TASK BRIEF: Without including any pictures, write out the data below exactly.

[[ MATERIAL SHOWN open ]]

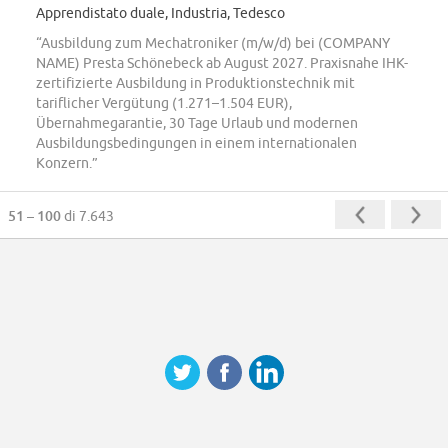
Apprendistato duale, Industria, Tedesco
“Ausbildung zum Mechatroniker (m/w/d) bei (COMPANY
NAME) Presta Schönebeck ab August 2027. Praxisnahe IHK-
zertifizierte Ausbildung in Produktionstechnik mit
tariflicher Vergütung (1.271–1.504 EUR),
Übernahmegarantie, 30 Tage Urlaub und modernen
Ausbildungsbedingungen in einem internationalen
Konzern.”
51 – 100
di 7.643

[[ MATERIAL SHOWN closed ]]

COMPLETED TASK:
Apprendistato duale, Industria, Tedesco
“Ausbildung zum Mechatroniker (m/w/d) bei (COMPANY
NAME) Presta Schönebeck ab August 2027. Praxisnahe IHK-
zertifizierte Ausbildung in Produktionstechnik mit
tariflicher Vergütung (1.271–1.504 EUR),
Übernahmegarantie, 30 Tage Urlaub und modernen
Ausbildungsbedingungen in einem internationalen
Konzern.”
51 – 100
di 7.643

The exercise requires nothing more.